Congrats on completing the project.
One question though, concerning the conclusion of the number of smokers broken out by female and male, that there are more women who smoke…
There are 274 total smokers in the data set.
insurance['smoker'].value_counts() >>no 1064 yes 274 #and the numbers of men & women: insurance['sex'].value_counts() >>male 676 female 662 #if I isolate the smokers and put them in their own df: smokers = insurance.iloc[(insurance['smoker']=='yes').values] smokers.head() >> age sex bmi children smoker region charges 0 19 female 27.90 0 yes southwest 16884.9240 11 62 female 26.29 0 yes southeast 27808.7251 14 27 male 42.13 0 yes southeast 39611.7577 19 30 male 35.30 0 yes southwest 36837.4670 23 34 female 31.92 1 yes northeast 37701.8768
smokers['sex'].value_counts() >>male 159 female 115
How is it that this, ‘The statement that, proportionally, more women smoke than men is: True’

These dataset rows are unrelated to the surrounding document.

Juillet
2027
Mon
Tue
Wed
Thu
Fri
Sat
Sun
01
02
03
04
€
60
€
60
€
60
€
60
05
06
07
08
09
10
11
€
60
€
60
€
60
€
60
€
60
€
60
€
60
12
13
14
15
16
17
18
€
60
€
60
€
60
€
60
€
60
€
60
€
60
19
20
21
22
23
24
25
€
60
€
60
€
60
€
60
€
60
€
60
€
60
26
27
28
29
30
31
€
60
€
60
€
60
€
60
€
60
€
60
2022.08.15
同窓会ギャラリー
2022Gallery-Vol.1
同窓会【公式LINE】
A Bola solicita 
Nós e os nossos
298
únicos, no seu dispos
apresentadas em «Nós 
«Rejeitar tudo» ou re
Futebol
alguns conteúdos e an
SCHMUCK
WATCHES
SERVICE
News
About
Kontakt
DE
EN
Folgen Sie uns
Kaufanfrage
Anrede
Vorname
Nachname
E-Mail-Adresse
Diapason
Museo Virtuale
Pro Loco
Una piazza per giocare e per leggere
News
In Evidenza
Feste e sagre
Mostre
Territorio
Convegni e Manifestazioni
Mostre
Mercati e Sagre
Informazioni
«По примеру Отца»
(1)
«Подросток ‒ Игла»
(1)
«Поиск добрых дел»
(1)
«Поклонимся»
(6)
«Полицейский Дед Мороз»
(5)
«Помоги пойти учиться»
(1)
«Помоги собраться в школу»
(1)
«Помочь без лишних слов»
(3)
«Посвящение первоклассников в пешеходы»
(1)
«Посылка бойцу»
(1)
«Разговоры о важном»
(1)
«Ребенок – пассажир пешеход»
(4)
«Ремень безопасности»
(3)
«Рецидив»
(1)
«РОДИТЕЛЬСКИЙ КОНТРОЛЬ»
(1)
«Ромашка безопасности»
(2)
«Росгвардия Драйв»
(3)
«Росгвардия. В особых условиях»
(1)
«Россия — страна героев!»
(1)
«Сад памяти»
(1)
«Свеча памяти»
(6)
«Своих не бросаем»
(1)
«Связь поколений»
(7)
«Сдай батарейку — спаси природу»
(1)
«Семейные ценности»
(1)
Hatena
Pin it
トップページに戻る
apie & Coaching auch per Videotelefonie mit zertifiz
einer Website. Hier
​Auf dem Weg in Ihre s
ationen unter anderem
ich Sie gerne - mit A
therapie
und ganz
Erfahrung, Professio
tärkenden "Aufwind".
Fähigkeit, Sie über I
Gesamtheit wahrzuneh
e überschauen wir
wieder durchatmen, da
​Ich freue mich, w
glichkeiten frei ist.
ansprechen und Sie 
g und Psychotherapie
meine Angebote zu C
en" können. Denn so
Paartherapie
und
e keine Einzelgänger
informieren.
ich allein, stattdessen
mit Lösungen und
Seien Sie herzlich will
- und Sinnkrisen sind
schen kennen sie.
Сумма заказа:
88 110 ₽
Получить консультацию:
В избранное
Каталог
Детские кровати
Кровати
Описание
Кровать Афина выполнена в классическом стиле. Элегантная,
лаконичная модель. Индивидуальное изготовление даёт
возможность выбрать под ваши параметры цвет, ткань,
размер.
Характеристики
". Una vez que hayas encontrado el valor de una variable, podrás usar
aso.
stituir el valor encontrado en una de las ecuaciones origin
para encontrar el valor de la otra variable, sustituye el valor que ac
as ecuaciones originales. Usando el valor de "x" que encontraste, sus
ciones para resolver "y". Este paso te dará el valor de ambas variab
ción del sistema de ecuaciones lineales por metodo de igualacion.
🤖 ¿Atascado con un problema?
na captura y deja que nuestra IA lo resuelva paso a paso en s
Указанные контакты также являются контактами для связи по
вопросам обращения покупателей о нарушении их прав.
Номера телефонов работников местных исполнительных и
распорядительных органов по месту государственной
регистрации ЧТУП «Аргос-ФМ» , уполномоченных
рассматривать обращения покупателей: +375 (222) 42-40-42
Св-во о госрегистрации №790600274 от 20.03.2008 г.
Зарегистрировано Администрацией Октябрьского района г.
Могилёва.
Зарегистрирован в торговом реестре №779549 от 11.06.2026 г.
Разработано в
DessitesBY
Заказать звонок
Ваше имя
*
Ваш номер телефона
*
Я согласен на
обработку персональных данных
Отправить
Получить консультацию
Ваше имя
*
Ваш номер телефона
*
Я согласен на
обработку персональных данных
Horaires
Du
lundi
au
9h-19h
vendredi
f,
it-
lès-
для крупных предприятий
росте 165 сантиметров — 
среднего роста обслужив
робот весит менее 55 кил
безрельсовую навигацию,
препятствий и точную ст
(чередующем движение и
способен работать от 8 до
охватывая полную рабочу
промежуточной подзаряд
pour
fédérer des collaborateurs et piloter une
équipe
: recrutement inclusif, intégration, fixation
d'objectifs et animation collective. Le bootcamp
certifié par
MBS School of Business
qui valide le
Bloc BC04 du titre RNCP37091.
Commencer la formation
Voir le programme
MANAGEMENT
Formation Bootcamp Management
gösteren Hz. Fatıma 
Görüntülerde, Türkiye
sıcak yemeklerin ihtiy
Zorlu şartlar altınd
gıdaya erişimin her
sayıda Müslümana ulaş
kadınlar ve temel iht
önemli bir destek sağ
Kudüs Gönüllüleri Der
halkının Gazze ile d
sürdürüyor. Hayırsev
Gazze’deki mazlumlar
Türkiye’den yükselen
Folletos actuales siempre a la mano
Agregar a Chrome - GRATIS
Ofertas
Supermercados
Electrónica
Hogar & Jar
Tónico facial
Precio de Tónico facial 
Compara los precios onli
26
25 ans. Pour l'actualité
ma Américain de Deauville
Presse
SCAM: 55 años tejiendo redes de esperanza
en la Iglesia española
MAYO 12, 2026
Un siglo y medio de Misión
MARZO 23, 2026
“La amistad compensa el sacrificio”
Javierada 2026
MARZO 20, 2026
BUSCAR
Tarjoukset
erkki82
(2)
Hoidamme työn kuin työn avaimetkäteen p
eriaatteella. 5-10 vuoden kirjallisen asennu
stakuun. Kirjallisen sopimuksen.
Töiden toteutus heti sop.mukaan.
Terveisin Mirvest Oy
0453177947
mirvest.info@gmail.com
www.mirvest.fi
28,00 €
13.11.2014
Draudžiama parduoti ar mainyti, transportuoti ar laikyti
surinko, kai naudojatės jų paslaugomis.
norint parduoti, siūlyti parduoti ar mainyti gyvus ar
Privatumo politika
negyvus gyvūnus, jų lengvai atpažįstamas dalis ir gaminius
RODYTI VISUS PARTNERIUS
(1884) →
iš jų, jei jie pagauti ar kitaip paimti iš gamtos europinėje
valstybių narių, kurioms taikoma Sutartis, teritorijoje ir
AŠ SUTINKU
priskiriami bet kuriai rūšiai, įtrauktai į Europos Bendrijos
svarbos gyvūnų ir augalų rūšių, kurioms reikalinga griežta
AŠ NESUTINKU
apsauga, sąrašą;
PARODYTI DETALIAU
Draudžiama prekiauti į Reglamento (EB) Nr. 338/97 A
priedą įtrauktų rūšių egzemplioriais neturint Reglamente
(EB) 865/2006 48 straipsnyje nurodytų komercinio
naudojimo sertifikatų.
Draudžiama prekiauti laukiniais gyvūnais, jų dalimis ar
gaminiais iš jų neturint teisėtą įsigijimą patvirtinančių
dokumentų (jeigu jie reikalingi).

be true? Or, am I missing something?
159/676 = 23.5% (men),
115/662 = 17.3% (women)
You’re absolutely correct. My for loop didn’t add to the count so I was always adding the number of smoking women. I’ve changed the code now and the github repo should reflect that. Thanks for that!
So it turns out that, proportionally, there are more smoking men than smoking women.